:: Task requirements ::
Wherever the word "hours" occurs in the lines below, copy the whole line.
───── Supplied records ─────
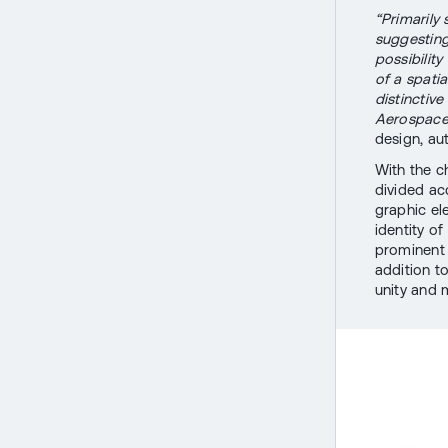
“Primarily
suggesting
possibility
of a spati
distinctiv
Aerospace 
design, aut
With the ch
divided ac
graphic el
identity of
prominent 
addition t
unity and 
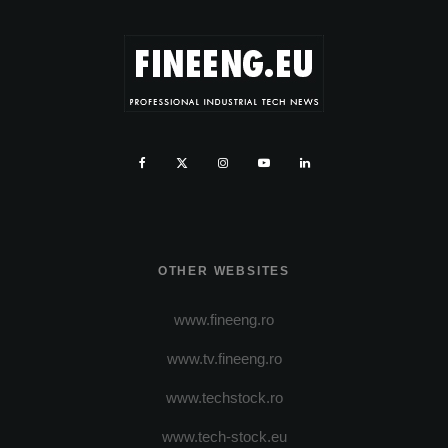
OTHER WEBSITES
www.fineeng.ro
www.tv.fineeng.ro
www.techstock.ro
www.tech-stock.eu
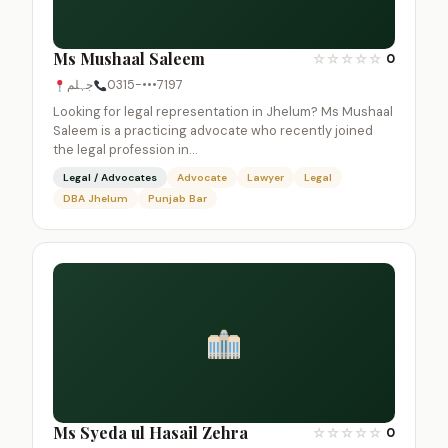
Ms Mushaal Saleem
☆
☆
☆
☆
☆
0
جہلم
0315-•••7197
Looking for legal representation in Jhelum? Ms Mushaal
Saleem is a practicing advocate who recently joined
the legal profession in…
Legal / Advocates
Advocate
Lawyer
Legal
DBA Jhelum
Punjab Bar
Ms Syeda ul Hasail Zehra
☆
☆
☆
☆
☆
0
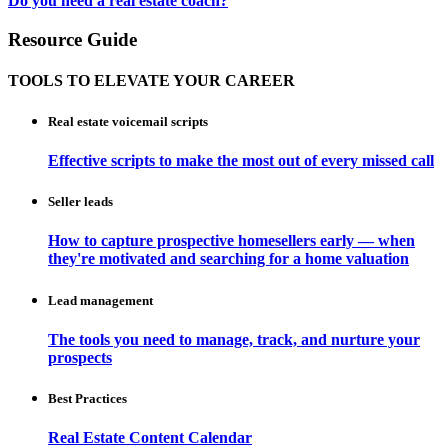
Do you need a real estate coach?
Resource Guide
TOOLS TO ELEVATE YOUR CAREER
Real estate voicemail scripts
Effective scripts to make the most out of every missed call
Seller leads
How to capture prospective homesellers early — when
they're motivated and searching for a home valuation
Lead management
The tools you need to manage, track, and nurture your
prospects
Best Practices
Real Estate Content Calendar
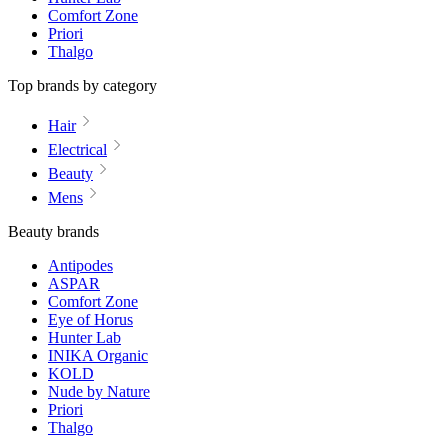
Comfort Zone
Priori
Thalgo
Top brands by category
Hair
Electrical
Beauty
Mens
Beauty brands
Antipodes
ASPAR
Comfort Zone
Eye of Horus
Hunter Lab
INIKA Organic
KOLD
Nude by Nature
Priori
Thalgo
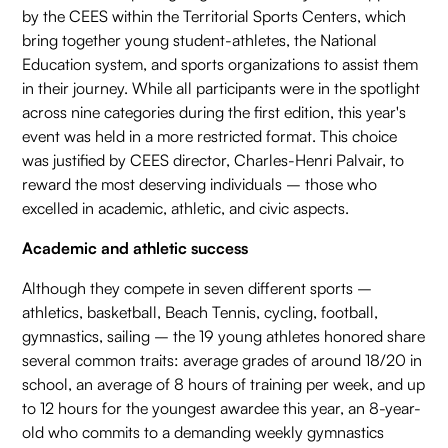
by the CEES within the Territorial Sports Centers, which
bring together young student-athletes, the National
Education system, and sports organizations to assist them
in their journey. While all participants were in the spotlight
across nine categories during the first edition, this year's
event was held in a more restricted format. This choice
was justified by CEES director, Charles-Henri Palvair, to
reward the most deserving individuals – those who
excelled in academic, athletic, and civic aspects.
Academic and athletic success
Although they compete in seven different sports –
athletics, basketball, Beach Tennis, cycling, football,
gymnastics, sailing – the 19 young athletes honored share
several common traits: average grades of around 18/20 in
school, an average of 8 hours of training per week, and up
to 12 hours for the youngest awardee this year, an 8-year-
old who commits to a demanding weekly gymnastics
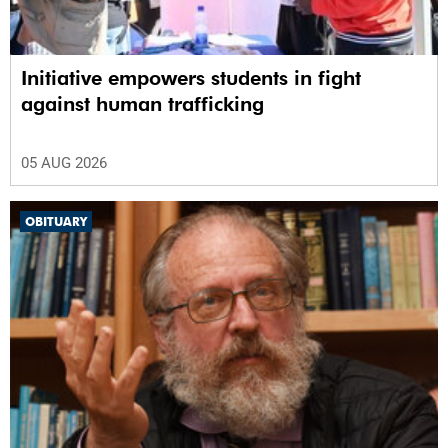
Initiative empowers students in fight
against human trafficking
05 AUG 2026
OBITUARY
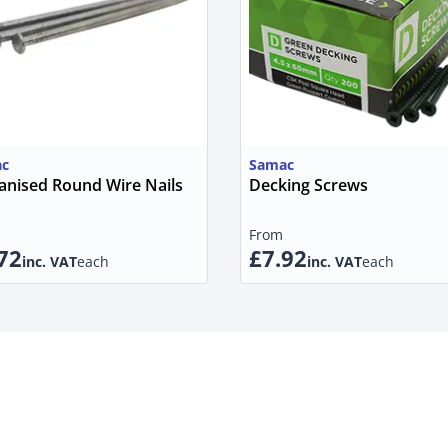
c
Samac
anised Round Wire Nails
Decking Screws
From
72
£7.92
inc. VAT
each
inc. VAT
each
─────
:: Completed task ::
school, an average of 8 hours of training per week, and up
to 12 hours for the youngest awardee this year, an 8-year-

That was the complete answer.